AI for Symbolic Math (2021–)
Mathematics is one of the most precious human heritage. To preserve mathematical knowledge even beyond the human era, in collaborations with the University of Tartu, we develop new methods to solve symbolic math tasks (differentiation, integration, PDE, linear algebra, etc.) with machine learning models such as neural networks. The key ideas behind our approach are to exploit the underlying structures (e.g., tree-like structures) behind symbolic math tasks and transform the symbolic math tasks into tasks such as language translations that deep learning models can do well.
NASA RASPBERRY-SI (2020–)
In this collaborative project (USC, CMU, York, UArk, NASA JPL/Ames/GRC), we develop technologies that enable learning-based autonomous planning and adaptation of space landers.
Causal AI: Structure Learning and Transfer Learning (2018–)
In this project, we are addressing the following important questions from theoretical and empirical perspectives: (i) How to learn reliable causal structures from data and how to use the learned causal structures for identifying causal invariances across environments? (ii) How to use the causal structure learning and counterfactual reasoning based on causal invariances for systems problems? In particular, we are extremely interested to apply these theoretical advancements for an explainable and guided performance debugging of highly-configurable systems.

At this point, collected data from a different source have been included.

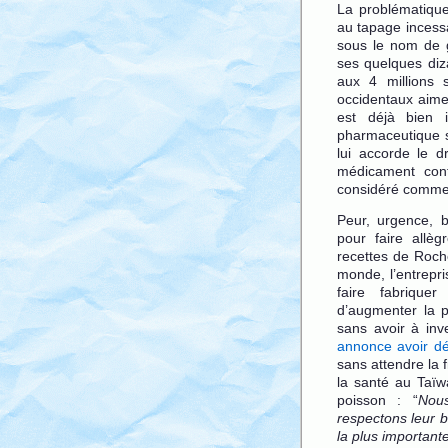
La problématiqu
au tapage incess
sous le nom de g
ses quelques diza
aux 4 millions
occidentaux aime
est déjà bien i
pharmaceutique su
lui accorde le d
médicament con
considéré comme 
Peur, urgence, br
pour faire allè
recettes de Roch
monde, l’entrepr
faire fabriquer
d’augmenter la 
sans avoir à inv
annonce avoir d
sans attendre la 
la santé au Taïwa
poisson : “
Nou
respectons leur b
la plus importante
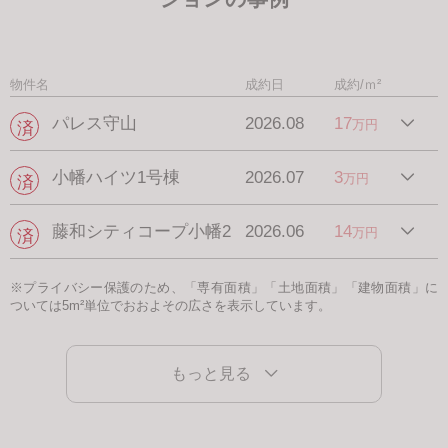
物件名
成約日
成約/ｍ²
パレス守山
2026.08
17
万円
小幡ハイツ1号棟
2026.07
3
万円
藤和シティコープ小幡2
2026.06
14
万円
※プライバシー保護のため、「専有面積」「土地面積」「建物面積」に
ついては5m²単位でおおよその広さを表示しています。
もっと見る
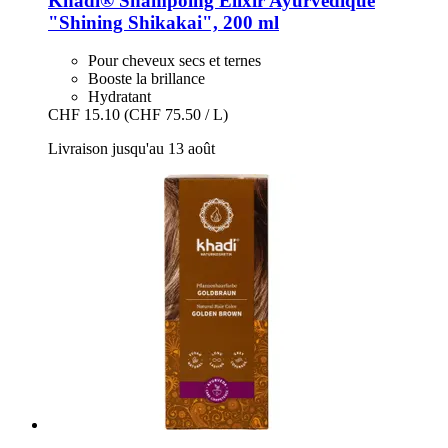
Khadi®
Shampoing Elixir Ayurvédique
"Shining Shikakai", 200 ml
Pour cheveux secs et ternes
Booste la brillance
Hydratant
CHF 15.10
(CHF 75.50 / L)
Livraison jusqu'au 13 août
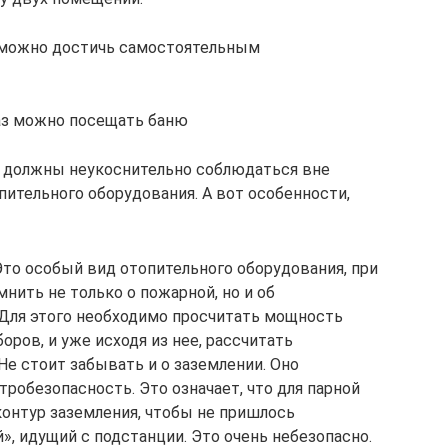
 можно достичь самостоятельным
аз можно посещать баню
 должны неукоснительно соблюдаться вне
пительного оборудования. А вот особенности,
Это особый вид отопительного оборудования, при
нить не только о пожарной, но и об
 Для этого необходимо просчитать мощность
ров, и уже исходя из нее, рассчитать
е стоит забывать и о заземлении. Оно
тробезопасность. Это означает, что для парной
контур заземления, чтобы не пришлось
», идущий с подстанции. Это очень небезопасно.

Despite achieving state-of-the-art performance across many domains, machine learning systems are highly vulnerable to subtle adversarial perturbations. In this project, we propose Athena, an extensible framework for building effective defenses to adversarial attacks against machine learning systems.
One of the key challenges in designing machine learning systems is to determine the right balance amongst several objectives, which also oftentimes are incommensurable and conflicting. For example, when designing deep neural networks (DNNs), one often has to trade-off between multiple objectives, such as accuracy, energy consumption, and inference time. We developed FlexiBO, a flexible Bayesian optimization method, to address this issue.
BRASS MARS (2016–)
How do you build a software system that can function for a century without being touched by a human engineer? This is the herculean task being undertaken by the DARPA Building Resource Adaptive Software System’s (BRASS) program. We, at UofSC with several collborators at CMU, have been developing learning mechanisms to be integrated with quantitative planning to adapt/reconfigure robots to overcome environmental changes at runtime.